Santa Maria in Valena (Valpolicella, VR)

lunedì 27 gennaio 2014

Faccio memoria

In questa giornata, nella quale tornano forti idee e sentimenti di un’epoca un po’ più in là, vorrei anch’io fare brevemente memoria.

Correva l’estate 2003 e la Polonia diventava per me improvvisamente più vicina: un campo di lavoro ovvero lo scavo di una buca per le tubature dell’acqua; molta amicizia ovvero un gruppo di ragazzi aggregatisi tra Roma e Verona (isola, la Sardegna, compresa); la formazione spirituale ovvero l’epoca del mio impegno parrocchiale. E alla fine di quei dieci giorni di divertimento, viaggi, lavoro duro, preghiera e comunità, sulla strada del ritorno ho fatto tappa nel paese delle betullle, Oswiecim, meglio noto come Auschwitz (più la vicina Birkenau).

Dopo la visita, in una caldissima serata d’agosto, praticamente in orario di chiusura, a quel grande blocco di concentramento, lavoro, sterminio e morte, dormimmo solo poche ore, perché il mattino successivo verso le quattro bisognava rimpatriare.

Quello che mi colpì di più non furono le immagini di morte.
Ad esse ero già preparato. Intorno ai dieci anni ricordo di aver visto insieme a mio nonno la serie di documentari americani che la Rai trasmise a fine anni anni Settanta sulle fosse comuni naziste e altre atrocità ad esse collegate; in terza media avevo letto, ma non compreso fino in fondo, la testimonianza di Primo Levi; alle superiori mi appassionai definitivamente alla storia contemporanea e ripercorsi, nelle pagine del Guarracino, gli eventi del gennaio 1945; l’università mi permise di studiare e di apprezzare fino in fondo un uomo straordinario come Primo Levi, del quale quando (come oggi, 27 gennaio 2014, a scuola con i miei studenti di seconda media) ascolto queste parole non posso che sentirmi chiamato in causa, nonché sentirlo ancora vivo (... lui che ci ha abbandonato troppo presto e male).

Senza capirne il motivo, di quel giorno ho sempre conservato il ricordo di tre cose, apparentemente scollegate tra loro. Tutte e tre ebbero però come scenario proprio quel luogo così unico al mondo: il viso preoccupato e arrossato di un’amica che aveva rotto sentimentalmente, non da molte settimane, con un mio amico; i sogni-incubi raccontati attraverso inquietanti disegni da un sopravvissuto; un cortile di Auschwitz nel quale padre Massimiliano Kolbe (uno di quei personaggi che, quando ero bambino, sentivo sempre osannare) aveva, con un gesto memorabile, incrinato per la prima volta le rigide regole e la non umanità di un lager tedesco.

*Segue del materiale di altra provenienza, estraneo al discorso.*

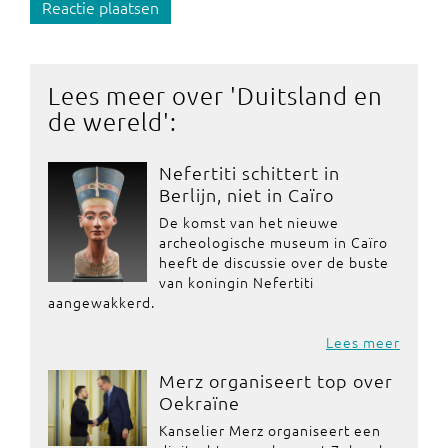
Reactie plaatsen
Lees meer over '
Duitsland en
de wereld
':
Nefertiti schittert in
Berlijn, niet in Caïro
De komst van het nieuwe
archeologische museum in Caïro
heeft de discussie over de buste
van koningin Nefertiti
aangewakkerd.
Lees meer
Merz organiseert top over
Oekraïne
Kanselier Merz organiseert een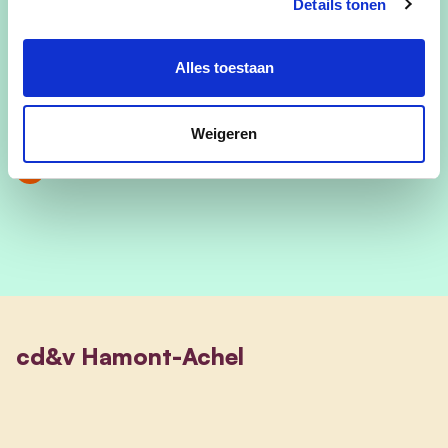
Details tonen
grootouder van Lowie, Fien en Nicolas.
Alles toestaan
christiane.goossens@cdenvhamontachel.be
Christiane Goossens
Weigeren
0492 88 66 02
cd&v Hamont-Achel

La Memoria è fatta così: taglia, cuce, seleziona, associa, come neanche il migliore dei registi (forse esagero) è in grado di fare. E' allo stesso tempo un fatto personale e collettivo.
Oggi finalmente, scrivendo queste righe, mi sono dato una risposta. Per me la Memoria è una cosa viva, che permette a chi la testimonia di lasciare un messaggio di vita... come quando una nonna racconta la sua vita ad un nipote, lasciandogli più di una semplice testimonianza, lasciandogli in custodia una parte di sè... oltre ad avergli magari già garantito, proprio in quegli anni di guerra, la possibilità di nascere qualche anno dopo.

Eh sì la vita, la vita con i suoi inequivocabili e a volte indecifrabili messaggi. Giusto il contrario di quanto videro quel 27 gennaio 1945 i militari russi abbattendo i cancelli di Auschwitz.